Paris

French government ministers have sprung to the defence of scientists who claim to have been harassed and threatened with violence after they authored a controversial report for the Academy of Sciences on transgenic plants.

In a joint statement issued earlier this month, Claudie Haigneré, junior minister for research and technology, and Luc Ferry, minister for youth, national education and research, condemned the attacks “without reserve”. They said that the methods of intimidation — at which they expressed “astonishment and sadness” — were unacceptable and were an attempt to stifle open debate on the issue of transgenic crops.

The report was submitted to the science ministry last December. It called for “reasoned and careful” introduction of transgenic crops, on a case-by-case basis, as well as an increase in research into the crops that is commensurate with their agricultural and industrial importance.

These conclusions drew criticism from opponents of transgenic crops, who challenged the report's independence. Critics accuse the authors of being active proponents of transgenic technologies. But the ministerial report says that such claims are an attempt to discredit the report's conclusions, and demonstrate “a confession of ignorance or weakness” in the arguments of those who made the threats.
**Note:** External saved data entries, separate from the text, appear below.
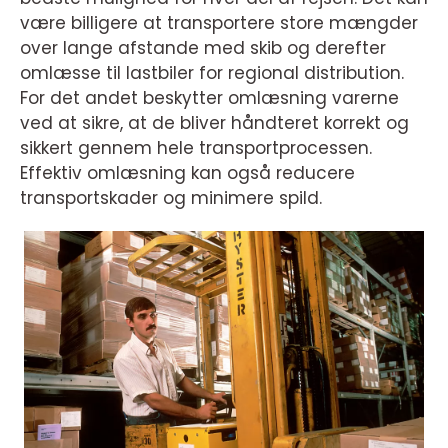
være billigere at transportere store mængder
over lange afstande med skib og derefter
omlæsse til lastbiler for regional distribution.
For det andet beskytter omlæsning varerne
ved at sikre, at de bliver håndteret korrekt og
sikkert gennem hele transportprocessen.
Effektiv omlæsning kan også reducere
transportskader og minimere spild.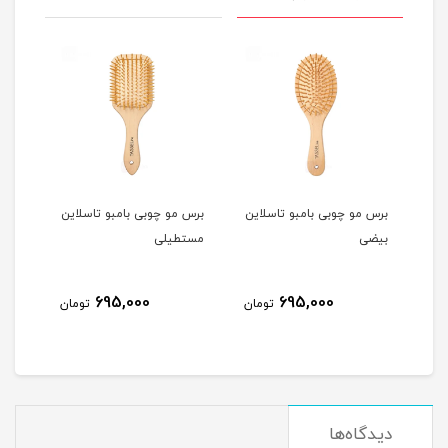
ن
برس مو چوبی بامبو تاسلاین
برس مو چوبی بامبو تاسلاین
برس 
بیضی
مستطیلی
rush
695,000
695,000
مان
تومان
تومان
دیدگاه‌ها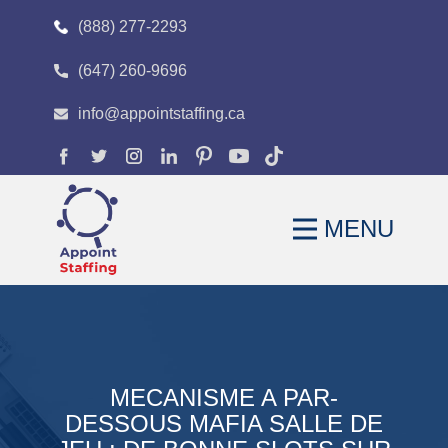
(888) 277-2293
(647) 260-9696
HOME
info@appointstaffing.ca
ABOUT
OUR EXPERTISE
MENU
CAREERS
FAQS
BLOG
CONTACT
MECANISME A PAR-
DESSOUS MAFIA SALLE DE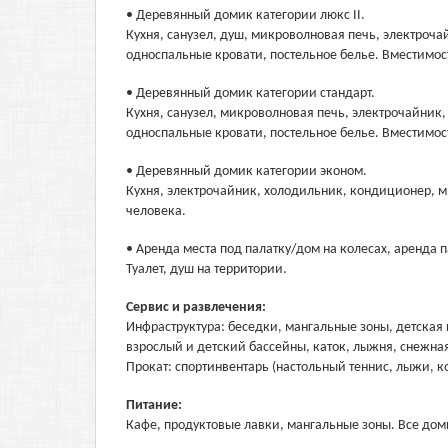
• Деревянный домик категории люкс II.
Кухня, санузел, душ, микроволновая печь, электроча
односпальные кровати, постельное белье. Вместимост
• Деревянный домик категории стандарт.
Кухня, санузел, микроволновая печь, электрочайник
односпальные кровати, постельное белье. Вместимост
• Деревянный домик категории эконом.
Кухня, электрочайник, холодильник, кондиционер, м
человека.
• Аренда места под палатку/дом на колесах, аренда 
Туалет, душ на территории.
Сервис и развлечения:
Инфраструктура: беседки, мангальные зоны, детская
взрослый и детский бассейны, каток, лыжня, снежная
Прокат: спортинвентарь (настольный теннис, лыжи, к
Питание:
Кафе, продуктовые лавки, мангальные зоны. Все до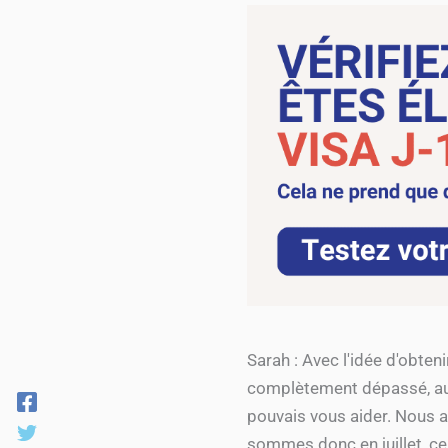
Sarah : Avec l'idée d'obten
complètement dépassé, au bo
pouvais vous aider. Nous 
sommes donc en juillet, ce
Writing in French newspaper Le Monde earlier this year, academy president Etienne-Emile Beaulieu called on the government to defend “the honour of scientists attacked in their mission of delivering independent and educated information to society”.

Roland Douce, director of the Institute of Structural Biology in Grenoble and the report's main author, has been a principal target for the threats. He told Nature that such was the ferocity of the critical reaction that he would now think twice before giving public advice in the future.